As part of Lewis & Clark’s efforts toward sustainability, the ReUse Room is an on-campus thrift shop for students to donate and browse clothes, school materials and dorm supplies for free. Located in Templeton 263, next to the Council Chamber, the ReUse Room is open every Friday from 12 to 3 p.m. Students can also drop off items during these times.

Thrifting is a large part of LC and greater Portland culture. It has become an accessible way for students to pass on their unused items and give them a new life. As a campus which prides itself on being sustainable and environmentally conscious, initiatives such as the ReUse Room speak to this mission.

Their online list of acceptable donations includes, but is not limited to “clothing, kitchen utensils, office or school supplies, hampers, fans, desk lamps, decor and books.” Donations which will be refused are torn, broken or stained items, used bed sheets, mattress toppers, dirty items and large furniture.

Sophia Kingsbury ’24 is the student organizer of the ReUse Room. They organize and categorize donated boxes, answer emails and operate the room on Fridays.

“No one realizes it’s there, the idea of free things perplexes students,” Kingsbury said. “I hope it gets more attention now that it’s on the undergrad campus.”

Previously, the ReUse Room was located in the Corbett House on the graduate campus and did not attract a lot of attention. With its move to a more central location, the hope is that more students will make use of this opportunity to donate and shop for new items.

“The only way it works is if people continue to donate,” Kingsbury said. “I’m hoping more people donate because eventually we will run out and the only way this works is if people continue to donate.”

The majority of donated materials that the ReUse room is currently stocked with are from the Stewart and Odell moveout for construction. As the end of the semester draws closer, they are getting ready for the influx of donations that come along with it.

“We’re already starting to gear up for move out,” Kingsbury said.“Thats the next big thing. Stewart and Odell were a lot, but that was only two buildings and now it’s everyone’s battle.”

This type of sustainable action is not unique to LC. Other institutions in Oregon such as Reed College and Linfield University also have versions of on-campus thrift shops.

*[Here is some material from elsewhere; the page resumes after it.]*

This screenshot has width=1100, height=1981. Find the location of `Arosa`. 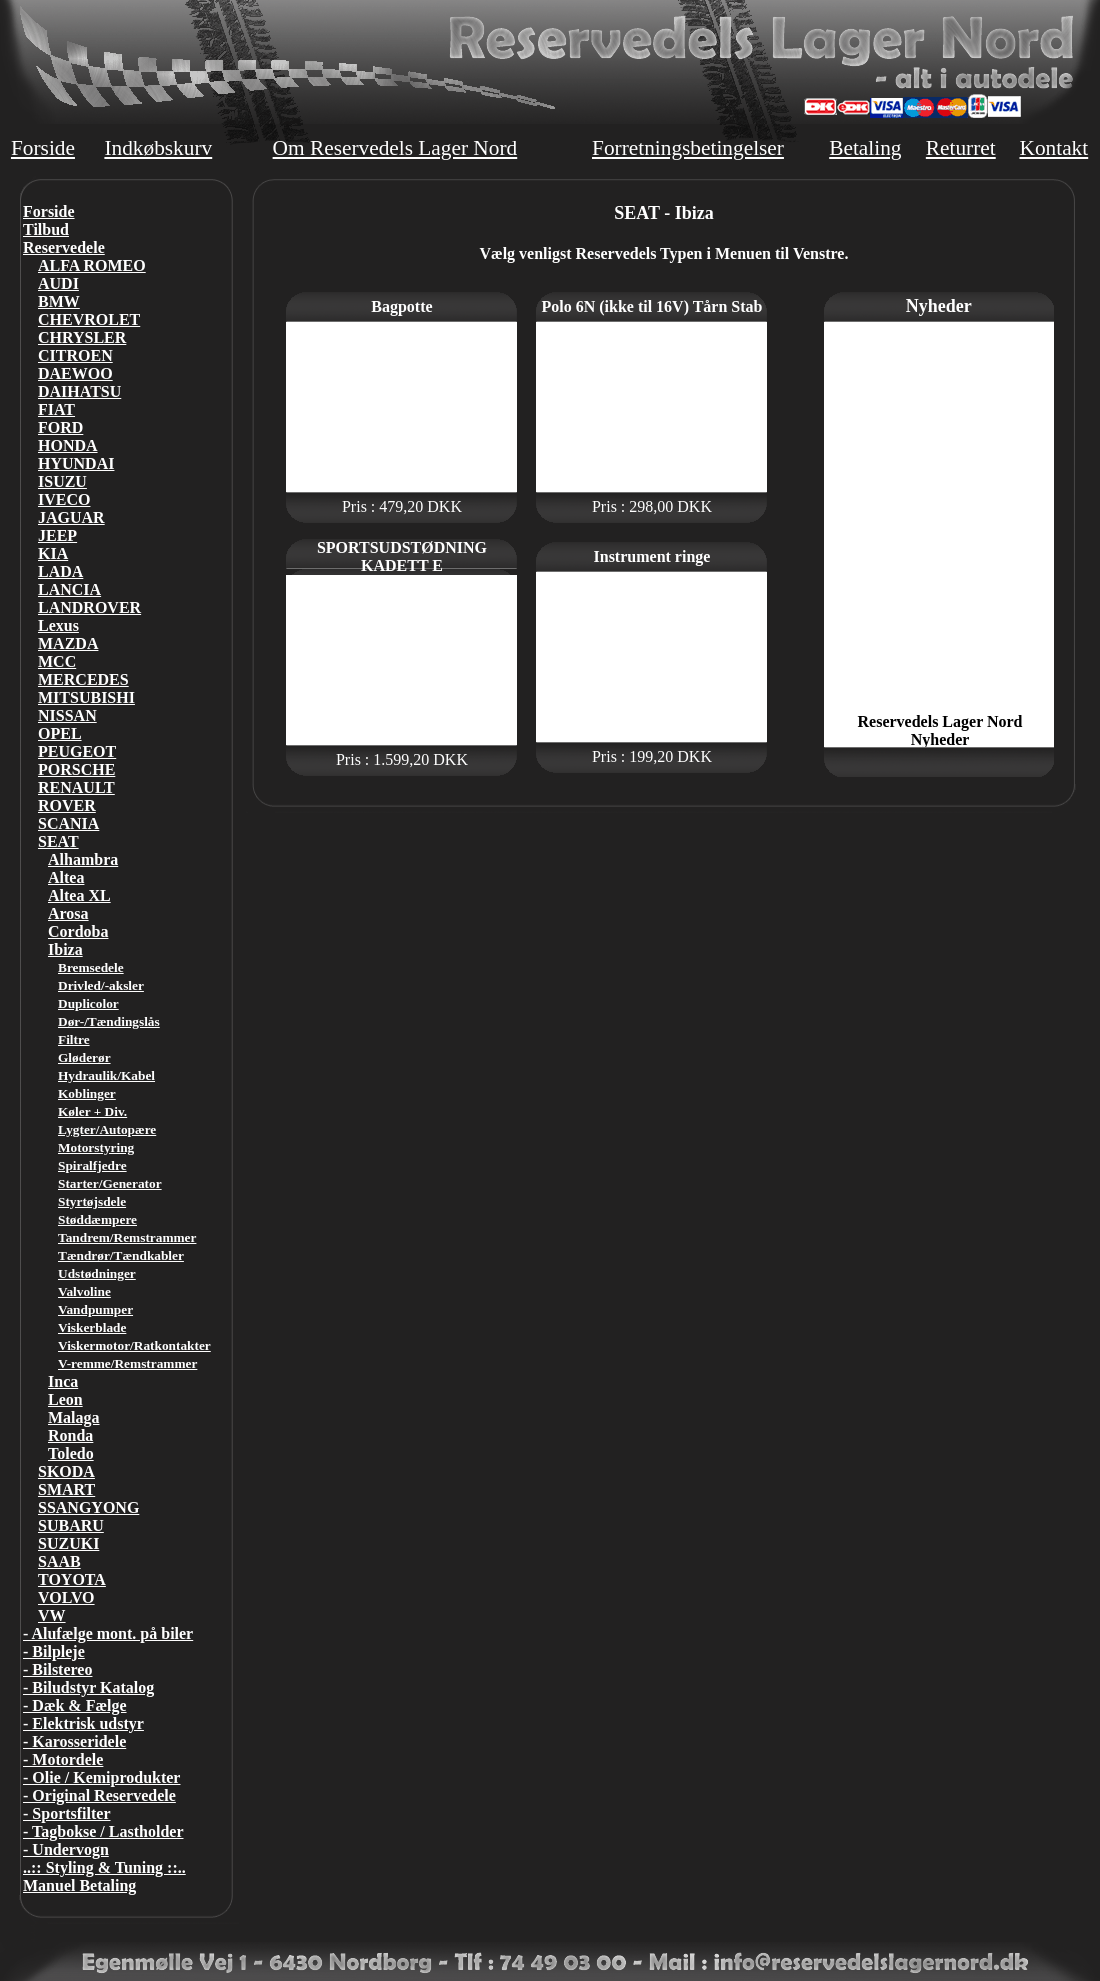 Arosa is located at coordinates (68, 913).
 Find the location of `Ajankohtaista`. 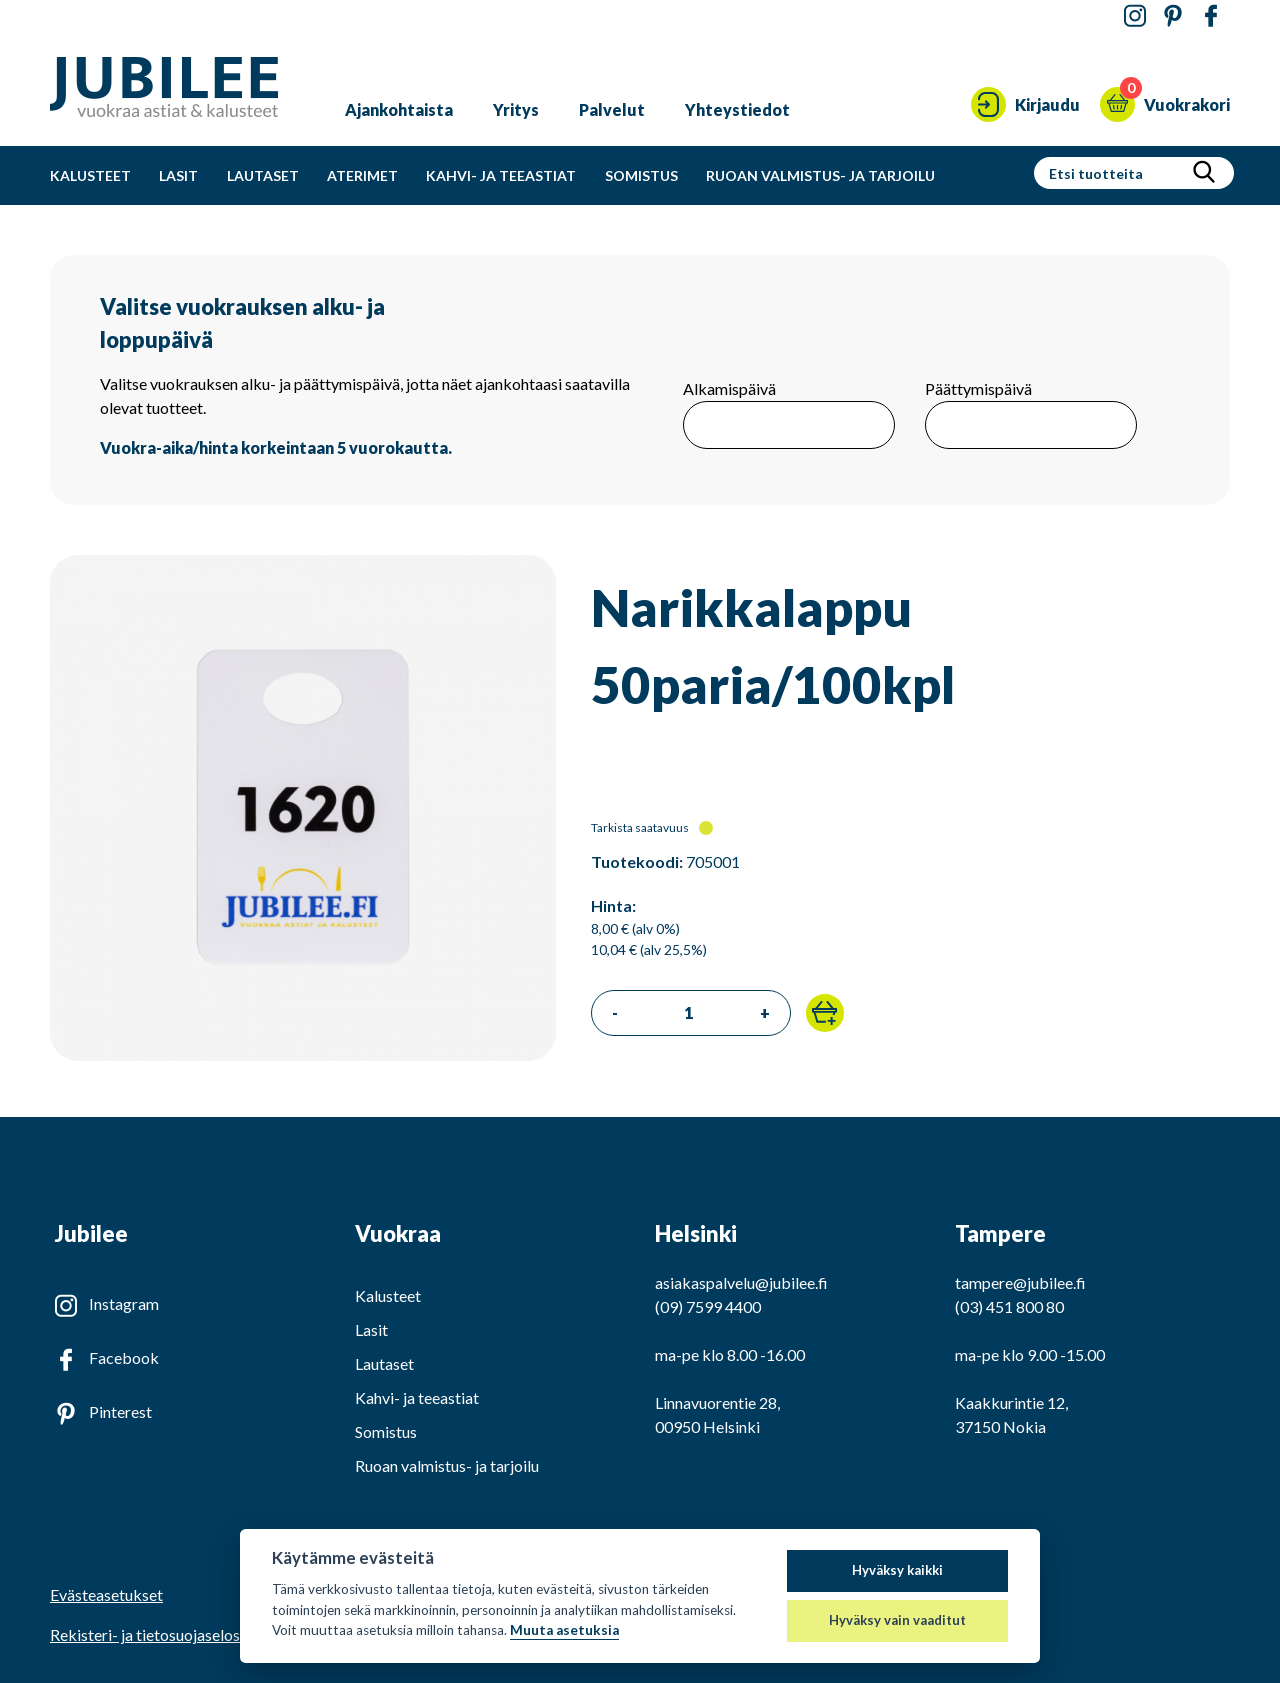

Kingsbury has tentative plans to create a pop-up thrift event, where students whose schedules do not allow for them to visit during the Friday 12 to 3 p.m. window have the opportunity to browse the donations.

“It takes a lot to get the word out there, it’s a multiple-week planning process but I would love to get one going by the end of the semester,” Kingsbury said.

Kingsbury also said that if students are looking for something in particular that they are welcome to reach out via email and Kingsbury can help them go through the donations.

LC’s commitment to sustainability is exemplified by the mission statement: “Our research and actions extend beyond our campus into the wider world, we build on the best available scholarship and practice in our endeavors, and we recognize the importance and interrelatedness of ecology, economy, and equity.”